Carla Strong, executive director of HTC in Ceres, said her group has contracted with the Area Agency on Aging to run meals to homebound seniors countywide. HTC offers five meals per week or 10,000 meals per month.

Strong said the county has yet to find any permanent group to provide the approximately 4,500 meals per month for seniors who gather at the congregate sites. However, Margie Palomino of the Area Agency on Aging said meals will be provided through a contract expected to be approved by the Board of Supervisors on June 5.

"The congregate meals will continue after June 30," said Palomino. "We have a plan for the next six months."

The county will be sending out Requests for Proposals (RFPs) in an attempt to find someone to take over where Howard Training Center is leaving off. Palomino said it could involve one provider or multiple providers.
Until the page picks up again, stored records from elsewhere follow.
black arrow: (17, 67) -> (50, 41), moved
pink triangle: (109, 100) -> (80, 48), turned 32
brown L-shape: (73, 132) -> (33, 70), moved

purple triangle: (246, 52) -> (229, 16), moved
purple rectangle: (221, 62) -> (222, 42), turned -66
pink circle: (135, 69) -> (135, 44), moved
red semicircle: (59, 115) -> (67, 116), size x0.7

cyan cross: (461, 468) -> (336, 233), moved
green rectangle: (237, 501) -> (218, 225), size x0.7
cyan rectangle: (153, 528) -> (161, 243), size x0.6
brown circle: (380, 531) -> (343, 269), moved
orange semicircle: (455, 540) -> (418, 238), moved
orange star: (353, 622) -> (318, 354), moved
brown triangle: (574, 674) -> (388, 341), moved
"We have been looking at different options. We are getting very close to finding a solution."
HTC will end service for the Senior Nutrition program on June 30.
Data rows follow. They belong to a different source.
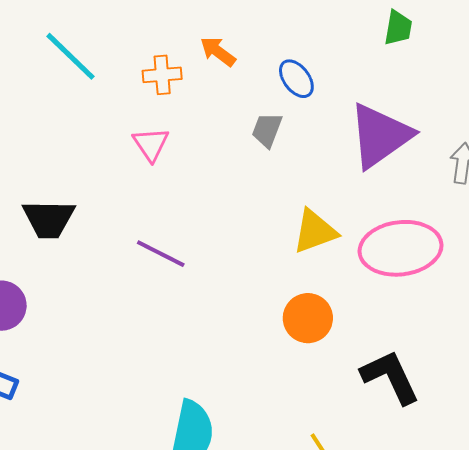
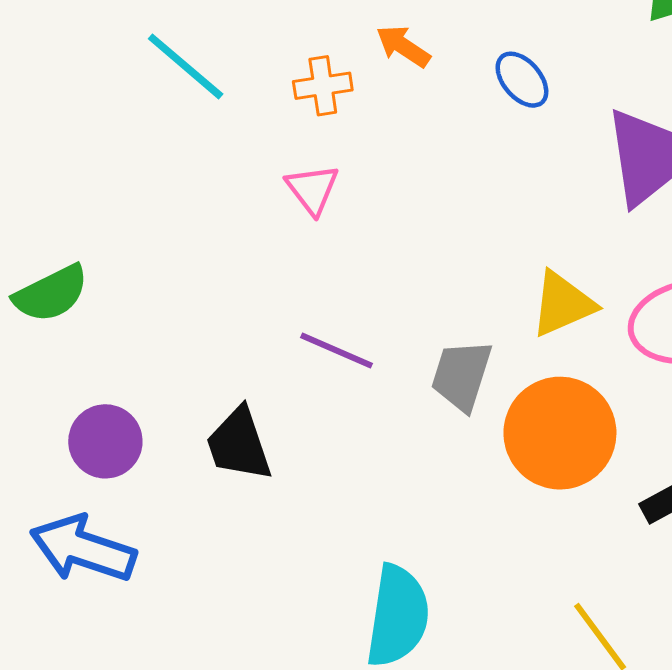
gray trapezoid: (267, 130) -> (462, 375), moved, size x1.4
black trapezoid: (49, 219) -> (239, 444), moved, turned 74
orange circle: (308, 318) -> (560, 433), size x1.5

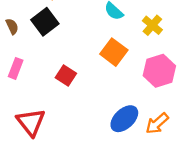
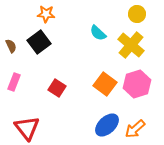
yellow cross: (152, 25) -> (131, 45), size x1.5
orange square: (114, 52) -> (105, 84), moved

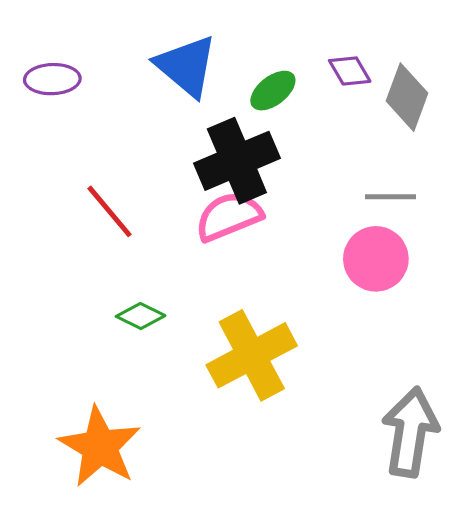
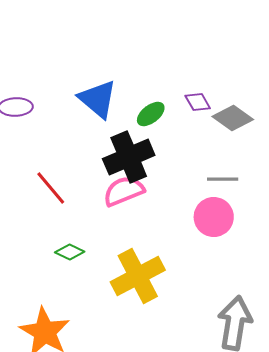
gray diamond: (407, 97) -> (233, 118), turned -75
"It costs us $14.07 per meal in order to produce and bring those meals to the seniors (at the sites)," said Strong. "They're only paying me $5.50. I can't do that."
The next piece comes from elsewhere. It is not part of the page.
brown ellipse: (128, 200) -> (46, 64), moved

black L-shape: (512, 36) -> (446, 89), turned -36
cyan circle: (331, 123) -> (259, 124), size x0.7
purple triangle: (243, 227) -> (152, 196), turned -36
In contrast, HTC will make seven cents per meal in delivery to homes during the duration of their services. The reason for the disparity, she said, is that 13 congregate sites require managers "and so I have to pay them and all of their benefits." Those meals are also freshly prepared, unlike the frozen home-delivered meals.

The RFP will be broken down into different service areas across the county and multiple organizations could fill the need. Last year an RFP was put out and Howard Training Center was the only organization to submit a bid.

United Samaritans has been contacted by the county and may be willing to take over three congregate sites in the Turlock area.

In announcing the change earlier this year Strong noted that HTC's three campuses are having to respond to the demands of the Workforce Innovation Opportunity Act of 2016. HTC trains and employs 246 developmentally disabled clients in Stanislaus County. Strong said the federal act is resulting in traditional "sheltered workshops" for training disabled adults being eliminated across the country and replaced by new programs that aim squarely for competitive-integrated employment for clients.

"For us it's going to mean completely revamping all of our programs to survive and we're going to do that - but we're excited," said Strong.
Strong said her industry has known the changes were coming two years ago but stands by her view that the law may be well intentioned but feels it "didn't take all of the population into consideration."

Another change involves converting HTC's commercial kitchen north of Hatch Road into a Culinary Academy, offering training for all steps from cooking to "front of the house" skills with a complete curriculum.

"We are looking at the plans for starting our own culinary school. That is the easiest for us to convert because we have the large kitchen. It's a unique opportunity for the adults that are in our programs to gain employment in the competitive workforce."

Howard Training Center has trained adults with disabilities in vocational and life skills for 65 years. Through a 22-year contract with Caltrans HTC, clients provide maintenance for the rest stops along Highway 99 south of Turlock and along I-5 in Westley and also provide gardening, trimming, and clean-up for the major thoroughfares of the city of Ceres. With those clients now placed into "independent placement," and considered employees of HTC, they are paid minimum-wage as they clean all three HTC facilities.

HTC officials expect to raise the cost of the contract with the city by four or five percent.

Approximately 30 clients work in the Mary Stuart Rogers Commercial Kitchen on the Stonum Road campus and have produced the Senior Meals for Stanislaus County for the last 11 years.

HTC's Production Unlimited campus works on hand assemblage projects for major wineries, the Caltrans Highway division, and the Hope Chest.

Behavioral and Adult Service counseling and care are offered both at the Stratos Way campus and the Stonum campus for over 100 adults with disabilities.